Mengacu pada penjelasan UU P2SK, program Asuransi Wajib diantaranya mencakup asuransi tanggung jawab hukum pihak ketiga (third party liability) terkait kecelakaan lalu lintas, asuransi kebakaran, dan asuransi rumah tinggal terhadap risiko bencana.
“Pemerintah melalui Kementerian Keuangan saat ini sedang menyusun RPP [Rancangan Peraturan Pemerintah] yang akan menjadi payung hukum bagi pelaksanaan program asuransi wajib tersebut.
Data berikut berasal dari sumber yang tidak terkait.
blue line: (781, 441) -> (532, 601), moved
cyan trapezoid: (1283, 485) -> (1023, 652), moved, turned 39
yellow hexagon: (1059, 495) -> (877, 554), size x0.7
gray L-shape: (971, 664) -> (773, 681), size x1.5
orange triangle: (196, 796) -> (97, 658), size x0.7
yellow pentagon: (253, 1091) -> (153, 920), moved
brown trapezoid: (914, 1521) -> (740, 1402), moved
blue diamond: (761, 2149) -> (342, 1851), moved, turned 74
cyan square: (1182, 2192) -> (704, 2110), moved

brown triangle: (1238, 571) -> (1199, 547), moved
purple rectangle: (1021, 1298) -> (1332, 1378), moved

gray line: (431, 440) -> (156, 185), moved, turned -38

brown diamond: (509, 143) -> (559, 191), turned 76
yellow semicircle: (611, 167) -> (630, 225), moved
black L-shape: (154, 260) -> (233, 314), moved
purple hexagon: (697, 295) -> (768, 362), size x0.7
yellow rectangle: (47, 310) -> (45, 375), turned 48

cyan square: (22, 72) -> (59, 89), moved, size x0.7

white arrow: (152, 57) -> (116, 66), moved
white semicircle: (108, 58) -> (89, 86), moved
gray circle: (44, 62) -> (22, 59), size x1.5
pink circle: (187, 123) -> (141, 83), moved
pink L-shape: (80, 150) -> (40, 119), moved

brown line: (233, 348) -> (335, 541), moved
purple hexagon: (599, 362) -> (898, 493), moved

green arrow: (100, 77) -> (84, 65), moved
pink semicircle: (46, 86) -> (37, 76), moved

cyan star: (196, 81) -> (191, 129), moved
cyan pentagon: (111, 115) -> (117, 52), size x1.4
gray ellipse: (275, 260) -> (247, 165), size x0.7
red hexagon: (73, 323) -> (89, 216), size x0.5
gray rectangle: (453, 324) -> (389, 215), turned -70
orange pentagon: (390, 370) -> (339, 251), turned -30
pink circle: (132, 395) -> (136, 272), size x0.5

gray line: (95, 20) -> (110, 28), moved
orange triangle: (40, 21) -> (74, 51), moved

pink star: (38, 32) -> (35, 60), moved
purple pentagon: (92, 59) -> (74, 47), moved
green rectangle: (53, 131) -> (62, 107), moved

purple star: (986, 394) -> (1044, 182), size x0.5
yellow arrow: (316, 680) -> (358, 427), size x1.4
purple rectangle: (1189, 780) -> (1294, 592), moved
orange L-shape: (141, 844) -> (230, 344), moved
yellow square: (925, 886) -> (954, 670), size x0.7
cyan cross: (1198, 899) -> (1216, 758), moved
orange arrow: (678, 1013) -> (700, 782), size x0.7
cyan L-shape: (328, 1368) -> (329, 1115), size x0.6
Setelah PP diterbitkan, OJK akan menyusun peraturan implementasi (RPOJK) untuk program asuransi wajib tersebut,” kata Ogi Prastomiyono, Kepala Eksekutif Pengawas Perasuransian, Penjaminan dan Dana Pensiun, OJK, dalam jawaban tertulis konferensi pers bulanan OJK Januari 2025, yang dikutip Theiconomics.com, Kamis (23/10.
Sesuai UU P2SK, pemerintah dapat membentuk Program Asuransi Wajib sesuai dengan kebutuhan. Pemerintah dapat mewajibkan kepada kelompok tertentu dalam masyarakat untuk ikut serta dalam Program Asuransi Wajib tersebut. Pemerintah juga dapat mewajibkan kepada kelompok tertentu dalam masyarakat untuk membayar Premi atau Kontribusi keikutsertaan sebagai salah satu sumber pendanaan Program Asuransi Wajib tersebut.
Ketua Umum Asosiasi Asuransi Umum Indonesia (AAUI), Budi Herawan, kepada Theiconomics.com, beberapa waktu lalu mengatakan, sulit untuk mengharapkan lompatan yang signifikan pada pertumbuhan premi asuransi umum pada tahun 2025 ini, mengingat saat ini belum ada sumber-sumber pertumbuhan baru.
“Harapannya tahun 2025 itu asuransi-asuransi wajib seperti yang diamanatkan dalam Undang-Undang P2SK itu bisa direalisasi. Karena [saat ini] belum ada kue baru,” ujarnya.
Selain asuransi Third Party Liability, Budi juga mendorong adanya asuransi parametrik yang berbasis katastropik, mengingat Indonesia adalah negara rawan bencana. Usulan ini sejalan dengan penjelasan UU P2SK mengenai Program Asuransi Wajib. Selain Third Party Liability, Program Asuransi Wajib juga mencakup rumah tinggal untuk mendapat perlindungan dari risiko bencana.
Perlu Sosialisasi Masif
Bila Program Asuransi Wajib ini diterapkan, sosialisasi harus dilakukan secara masif agar ada pemahaman yang baik dalam masyarakat. Meski memiliki tujuan yang baik, program ini bisa terganjal penolakan masyarakat, apalagi di tengah isu daya beli yang melemah.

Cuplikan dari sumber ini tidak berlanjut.